> MATERIAL SHOWN
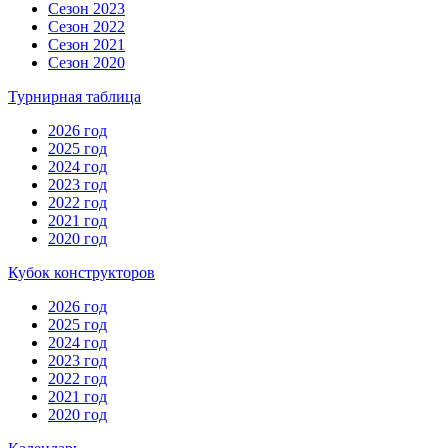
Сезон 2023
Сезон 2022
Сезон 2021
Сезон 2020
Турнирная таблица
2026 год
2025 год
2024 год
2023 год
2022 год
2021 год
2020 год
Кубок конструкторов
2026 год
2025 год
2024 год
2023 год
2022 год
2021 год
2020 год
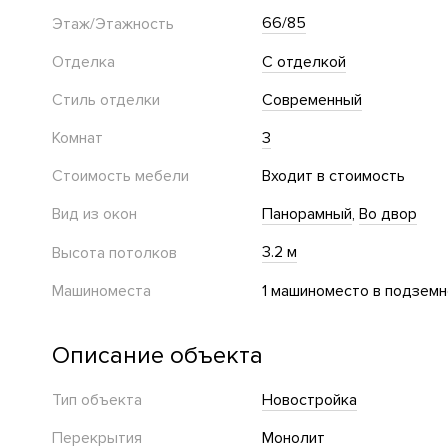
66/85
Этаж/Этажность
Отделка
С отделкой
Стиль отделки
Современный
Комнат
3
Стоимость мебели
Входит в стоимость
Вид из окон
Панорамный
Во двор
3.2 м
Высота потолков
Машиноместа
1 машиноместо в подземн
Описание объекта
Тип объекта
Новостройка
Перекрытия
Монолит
---
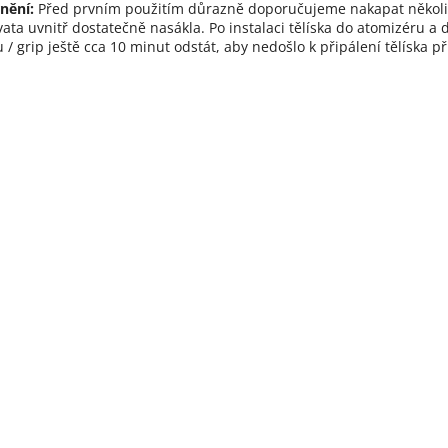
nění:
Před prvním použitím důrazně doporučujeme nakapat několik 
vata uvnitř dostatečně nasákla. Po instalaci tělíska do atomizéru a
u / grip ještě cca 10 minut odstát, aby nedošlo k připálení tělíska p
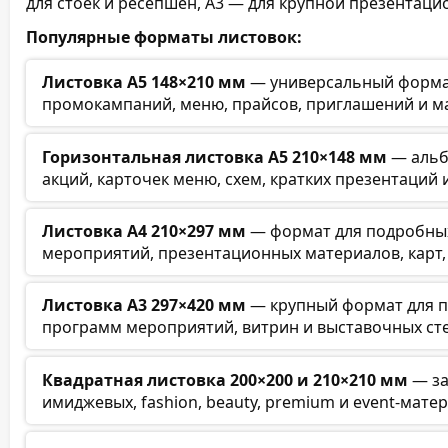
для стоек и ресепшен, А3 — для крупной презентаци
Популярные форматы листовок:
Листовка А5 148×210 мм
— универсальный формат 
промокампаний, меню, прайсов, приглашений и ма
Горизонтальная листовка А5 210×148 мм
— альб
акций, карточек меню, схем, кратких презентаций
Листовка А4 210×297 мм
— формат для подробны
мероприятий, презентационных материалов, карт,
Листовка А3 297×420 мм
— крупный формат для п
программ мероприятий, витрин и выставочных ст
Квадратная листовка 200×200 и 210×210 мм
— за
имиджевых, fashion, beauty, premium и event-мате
...
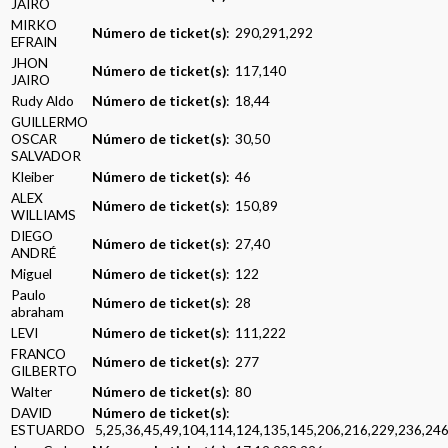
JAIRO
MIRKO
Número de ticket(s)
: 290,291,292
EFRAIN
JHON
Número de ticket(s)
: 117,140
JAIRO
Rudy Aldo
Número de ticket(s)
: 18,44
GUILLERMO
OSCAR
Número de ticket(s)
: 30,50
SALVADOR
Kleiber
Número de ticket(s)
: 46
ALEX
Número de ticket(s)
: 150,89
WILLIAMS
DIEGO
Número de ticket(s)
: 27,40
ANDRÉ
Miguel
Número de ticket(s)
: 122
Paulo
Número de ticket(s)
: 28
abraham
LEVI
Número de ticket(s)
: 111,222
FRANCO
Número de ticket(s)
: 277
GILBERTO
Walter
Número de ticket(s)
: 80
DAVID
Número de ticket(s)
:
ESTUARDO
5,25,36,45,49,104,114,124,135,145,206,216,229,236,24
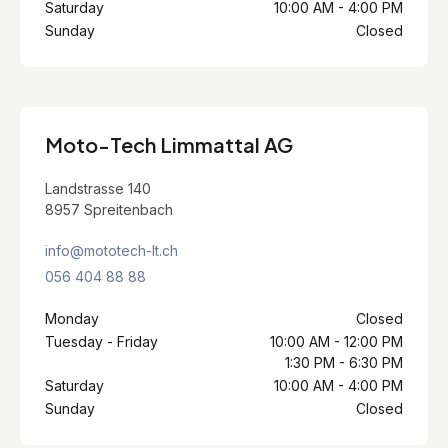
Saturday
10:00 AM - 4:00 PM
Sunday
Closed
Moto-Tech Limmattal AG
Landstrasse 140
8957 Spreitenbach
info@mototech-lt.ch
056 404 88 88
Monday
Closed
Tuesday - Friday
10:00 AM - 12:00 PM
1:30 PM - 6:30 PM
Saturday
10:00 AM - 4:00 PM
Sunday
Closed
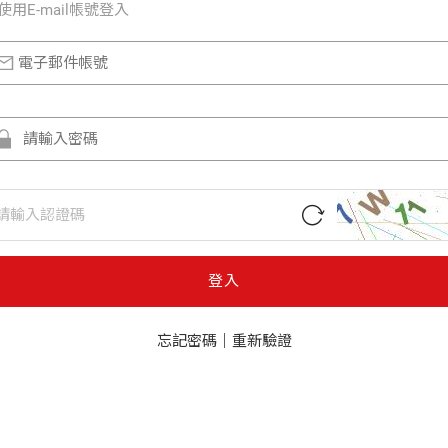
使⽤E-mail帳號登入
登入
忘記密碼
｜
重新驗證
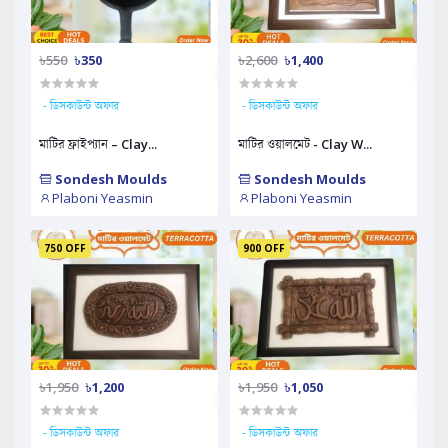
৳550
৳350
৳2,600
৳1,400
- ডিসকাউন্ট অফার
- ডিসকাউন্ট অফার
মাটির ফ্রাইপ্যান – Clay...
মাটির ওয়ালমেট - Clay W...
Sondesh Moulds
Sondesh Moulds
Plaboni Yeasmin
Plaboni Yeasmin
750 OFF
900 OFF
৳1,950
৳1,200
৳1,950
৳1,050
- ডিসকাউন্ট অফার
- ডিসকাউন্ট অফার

> WORK TASK
Copy each line above where the string "меню" occurs.

> COMPLETED TASK
промокампаний, меню, прайсов, приглашений и ма
акций, карточек меню, схем, кратких презентаций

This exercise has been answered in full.